Even if you’re not in the market, it’s a great place to come out and try something you haven’t—mullet build, anyone?—or just log a few hot laps on someone else’s dime.
#3: Meet Some Heroes
Given the SMBF’s reputation as an early-season party, it attracts athletes and luminaries from around the industry, most of whom are just as happy to get out and ride as you are.
This year, there are group rides with freeride and trials prodigy Jeff Lenosky, Olympian and World Champion Jill Kintner, and living legend Hans “No Way” Ray. There are also meet-and-greets and riding opportunities with many of the latest industry influencers, such as Dusty Betty, Calirado Kid, Mo and Hannah, and Micayla Gatto.
Keep your eyes open, too, as there are tons more industry insiders who show up than are listed on the schedule.
“Lots of people just show up without telling me. I’m always surprised,” says Mike Raney, director of the SMBF.
#4: Get the Inside Scoop
It used to be that bike brands showed off their latest models and newest wares annually at Interbike, a September gathering of the industry. But since that show went belly-up a few years back, manufacturers have been using regional shows and festivals for debuting new tech and testing out gear in the market. That means you, the lowly consumer, can be first in line for some of the industry’s latest swag.
Given its early date on the calendar, the Sedona Mountain Bike Festival has been the spot for lots of big reveals over its nine-year history, including the outright launch of Revel Bikes, one of the hottest brands in the industry right now.
“I can’t talk about specifics,” says Raney with a twinkle in his eye. “But I know that a number of brands have big plans.”
It’s not just bike manufacturers, either. Soft-goods companies such as Dharco, Pit Viper, 7iDP, Shredly, and Party Shirt International have had a big presence and lots of gear to go around in the past.
#5: Hone Your Skills
The festival doesn’t have to be all sick swag, shralping red dirt, and post-ride bacchanalia. Sedona also happens to be a great place to learn new skills and test them in real-time on trails fit for any level. And the Sedona Mountain Bike Academy, the official coaching partner of the SMBF, offers a complete schedule of skills clinics and guided rides over the course of the festival.
Whether you’re new to riding and developing the fundamentals or an old hand and want some local beta and pointers on a local test piece like Hiline Trail, there are choices for everyone. There are even half-day women-only clinics and a youth program on Sunday.
“Sedona is such a great place to learn and practice because it packs so much into such a compact space,” says Evan Puglia, co-founder of SMBA.
There’s even a Q&A roundtable with some of the best coaches in the industry on Saturday, including Joanna Yates, Jess Hana, Jeremiah Stone, Ryan Leech, and more.

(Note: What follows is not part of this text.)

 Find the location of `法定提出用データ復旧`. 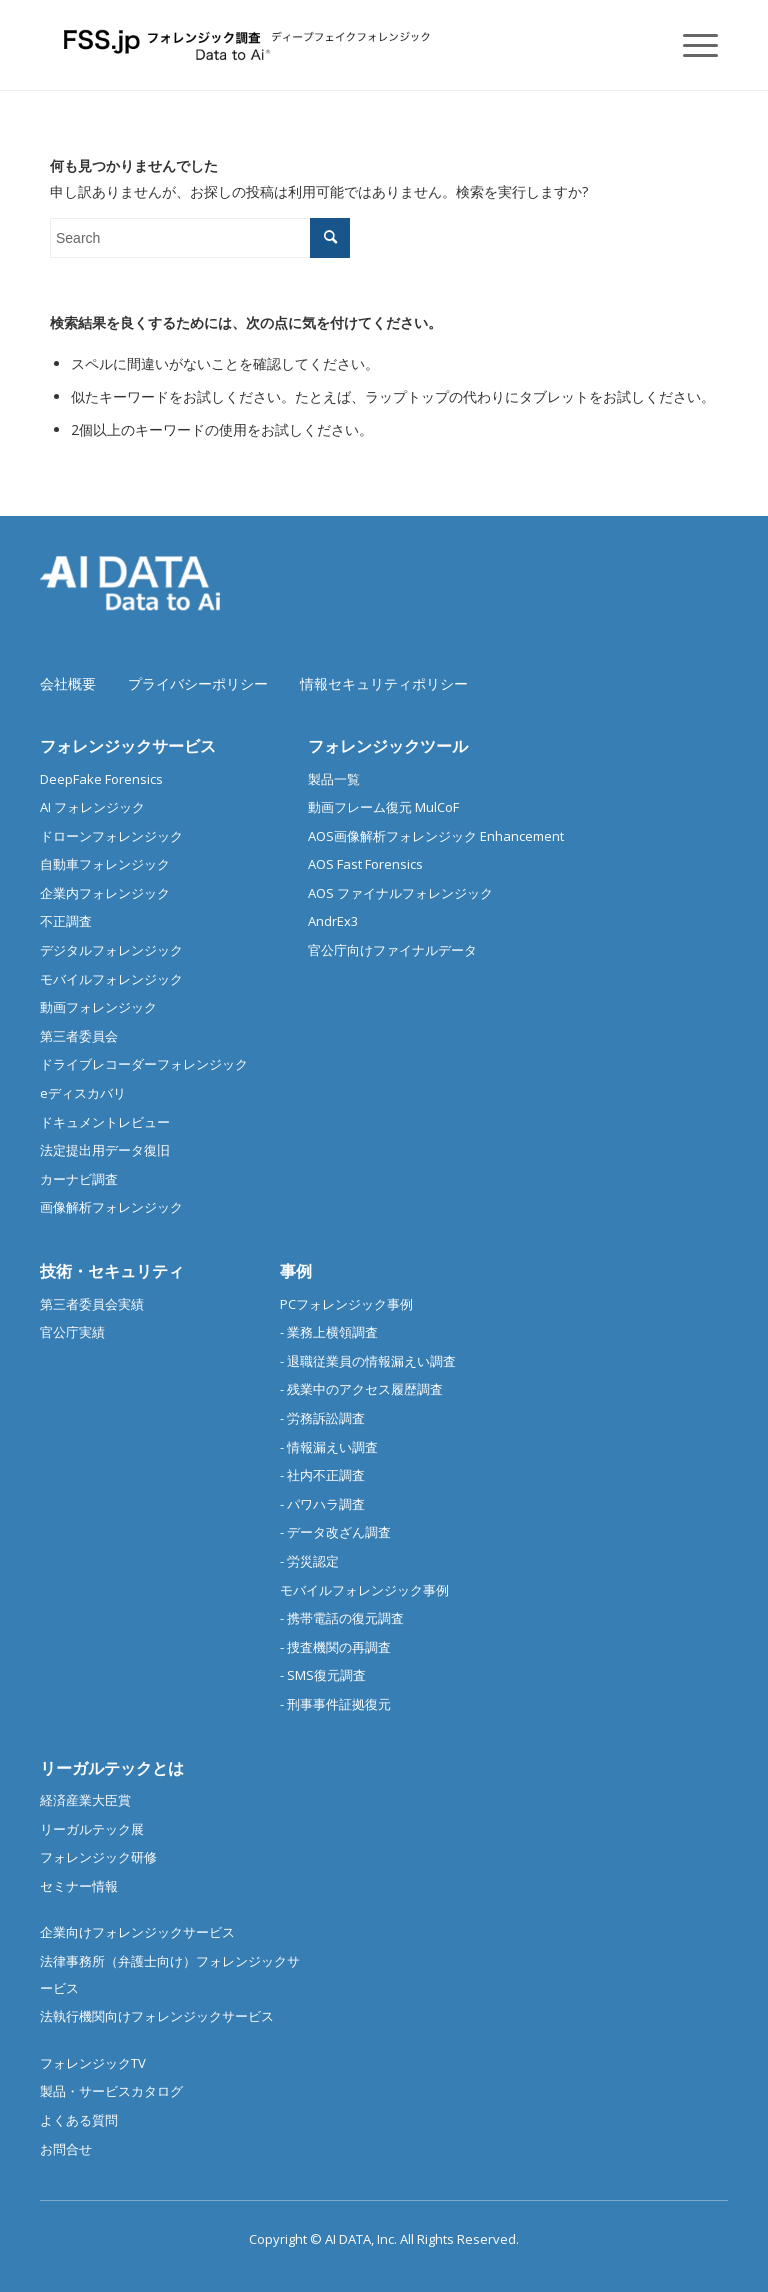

#6: It’s Not Just About the Bike
Even if you didn’t ride a single bike, the Sedona Mountain Bike Festival would be a good time.
There are food trucks (don’t miss Dough Broughs Wood-Fired Pizza!), beer tents, raffles, movies, and a line-up of great musicians. Top screening is Freehub’s Biketown, proceeds from which go to the Verde Valley Cyclist Coalition. And on stage, the Saturday evening headliner is Dekker, a local Indie folk-rock favorite and multiple Arizona Artist of the Year recipient.
You can sit on the lawn, swill regional craft beer (in complimentary glass beer mugs etched with the SMBF logo if you sign up in time!), ogle the epic red sandstone views, and suck up the relaxed mountain biker vibe.
As much as I hate to admit it, we’re all pretty good company.